» **ASSIGNMENT**
Your answer should be an exact copy of the lines from the one containing "gather more information" through the last line of the records below, without any pictures.

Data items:
---------------

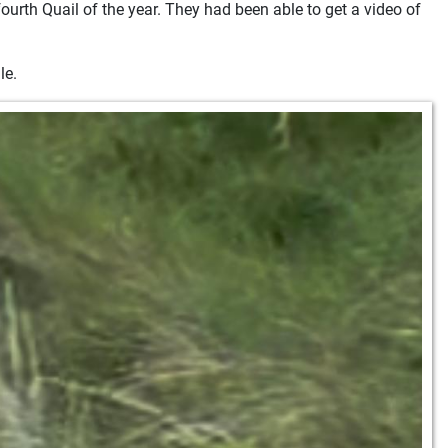
ourth Quail of the year. They had been able to get a video of
le.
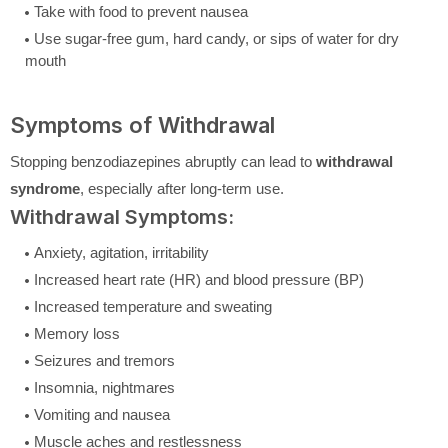
Take with food to prevent nausea
Use sugar-free gum, hard candy, or sips of water for dry
mouth
Symptoms of Withdrawal
Stopping benzodiazepines abruptly can lead to
withdrawal
syndrome
, especially after long-term use.
Withdrawal Symptoms:
Anxiety, agitation, irritability
Increased heart rate (HR) and blood pressure (BP)
Increased temperature and sweating
Memory loss
Seizures and tremors
Insomnia, nightmares
Vomiting and nausea
Muscle aches and restlessness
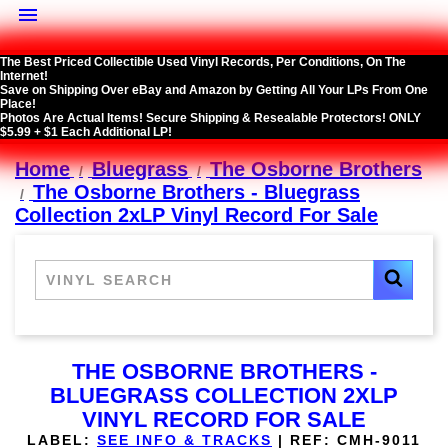

The Best Priced Collectible Used Vinyl Records, Per Conditions, On The
Internet!
Save on Shipping Over eBay and Amazon by Getting All Your LPs From One
Place!
Photos Are Actual Items! Secure Shipping & Resealable Protectors! ONLY
$5.99 + $1 Each Additional LP!
Home
Bluegrass
The Osborne Brothers
The Osborne Brothers - Bluegrass
Collection 2xLP Vinyl Record For Sale
THE OSBORNE BROTHERS -
BLUEGRASS COLLECTION 2XLP
VINYL RECORD FOR SALE
LABEL:
SEE INFO & TRACKS
|
REF:
CMH-9011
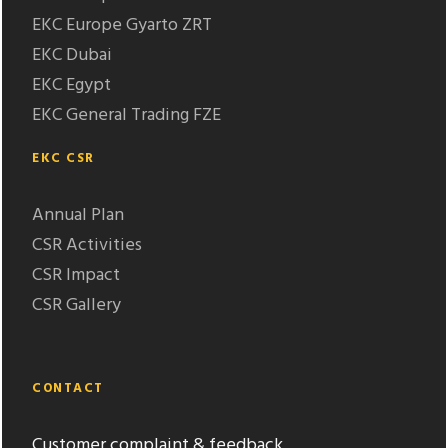
EKC Europe Gyarto ZRT
EKC Dubai
EKC Egypt
EKC General Trading FZE
EKC CSR
Annual Plan
CSR Activities
CSR Impact
CSR Gallery
CONTACT
Customer complaint & feedback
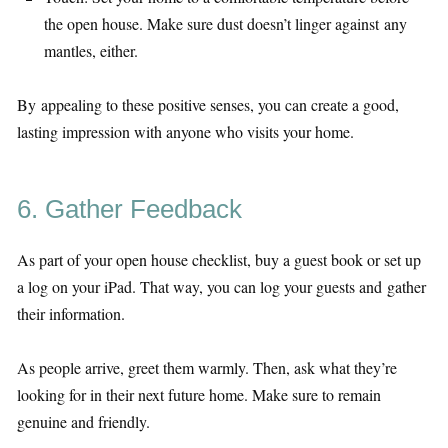
the open house. Make sure dust doesn’t linger against any
mantles, either.
By appealing to these positive senses, you can create a good,
lasting impression with anyone who visits your home.
6. Gather Feedback
As part of your open house checklist, buy a guest book or set up
a log on your iPad. That way, you can log your guests and gather
their information.
As people arrive, greet them warmly. Then, ask what they’re
looking for in their next future home. Make sure to remain
genuine and friendly.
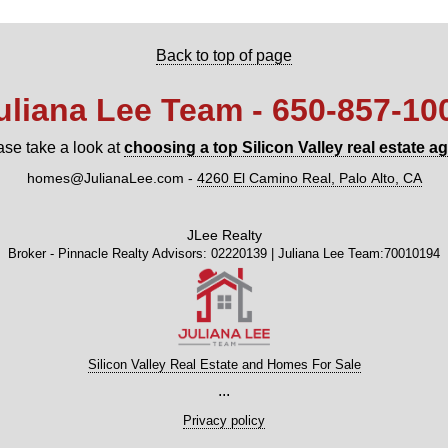
Back to top of page
uliana Lee Team - 650‑857‑10
ase take a look at
choosing a top Silicon Valley real estate a
homes@JulianaLee.com
-
4260 El Camino Real, Palo Alto, CA
JLee Realty
Broker - Pinnacle Realty Advisors: 02220139 | Juliana Lee Team:70010194
Silicon Valley Real Estate and Homes For Sale
...
Privacy policy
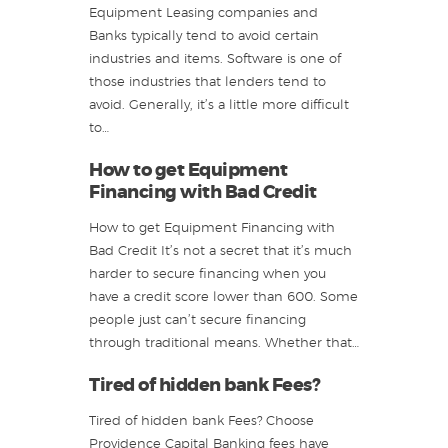
Equipment Leasing companies and
Banks typically tend to avoid certain
industries and items. Software is one of
those industries that lenders tend to
avoid. Generally, it’s a little more difficult
to…
How to get Equipment
Financing with Bad Credit
How to get Equipment Financing with
Bad Credit It’s not a secret that it’s much
harder to secure financing when you
have a credit score lower than 600. Some
people just can’t secure financing
through traditional means. Whether that…
Tired of hidden bank Fees?
Tired of hidden bank Fees? Choose
Providence Capital Banking fees have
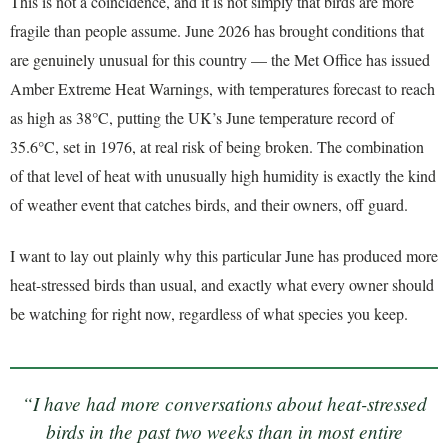
This is not a coincidence, and it is not simply that birds are more
fragile than people assume. June 2026 has brought conditions that
are genuinely unusual for this country — the Met Office has issued
Amber Extreme Heat Warnings, with temperatures forecast to reach
as high as 38°C, putting the UK’s June temperature record of
35.6°C, set in 1976, at real risk of being broken. The combination
of that level of heat with unusually high humidity is exactly the kind
of weather event that catches birds, and their owners, off guard.
I want to lay out plainly why this particular June has produced more
heat-stressed birds than usual, and exactly what every owner should
be watching for right now, regardless of what species you keep.
“I have had more conversations about heat-stressed
birds in the past two weeks than in most entire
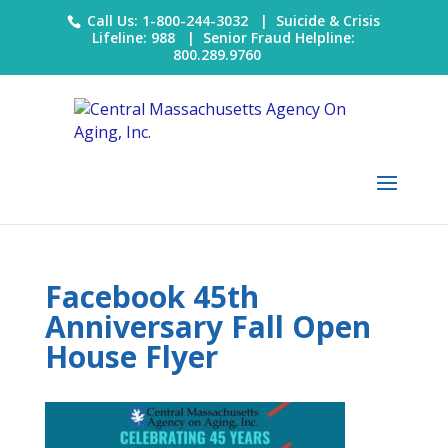
Call Us: 1-800-244-3032 |
Suicide & Crisis
Lifeline: 988
|
Senior Fraud Helpline:
800.289.9760
Facebook 45th
Anniversary Fall Open
House Flyer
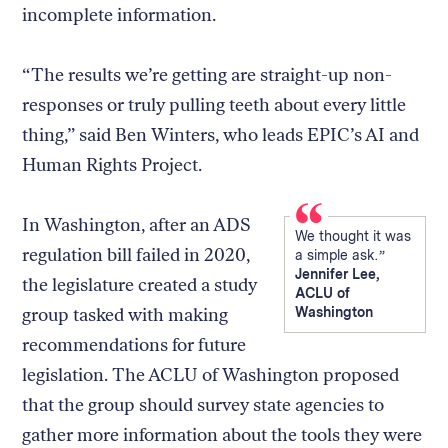
incomplete information.
“The results we’re getting are straight-up non-
responses or truly pulling teeth about every little
thing,” said Ben Winters, who leads EPIC’s AI and
Human Rights Project.
In Washington, after an ADS
We thought it was
regulation bill failed in 2020,
a simple ask.
Jennifer Lee,
the legislature created a study
ACLU of
group tasked with making
Washington
recommendations for future
legislation. The ACLU of Washington proposed
that the group should survey state agencies to
gather more information about the tools they were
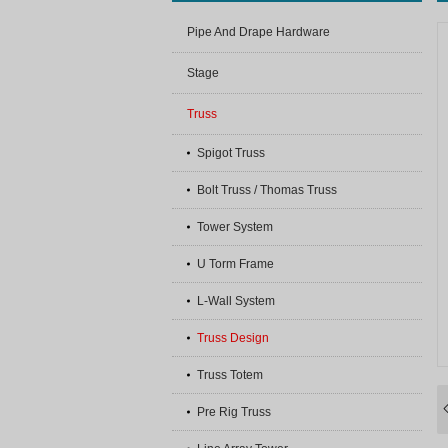
Pipe And Drape Hardware
Stage
Truss
Spigot Truss
Bolt Truss / Thomas Truss
Tower System
U Torm Frame
L-Wall System
Truss Design
Truss Totem
Pre Rig Truss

---------------

» **ANSWER SPACE**
gather more information about the tools they were
Pipe And Drape Hardware
Stage
Truss
Spigot Truss
Bolt Truss / Thomas Truss
Tower System
U Torm Frame
L-Wall System
Truss Design
Truss Totem
Pre Rig Truss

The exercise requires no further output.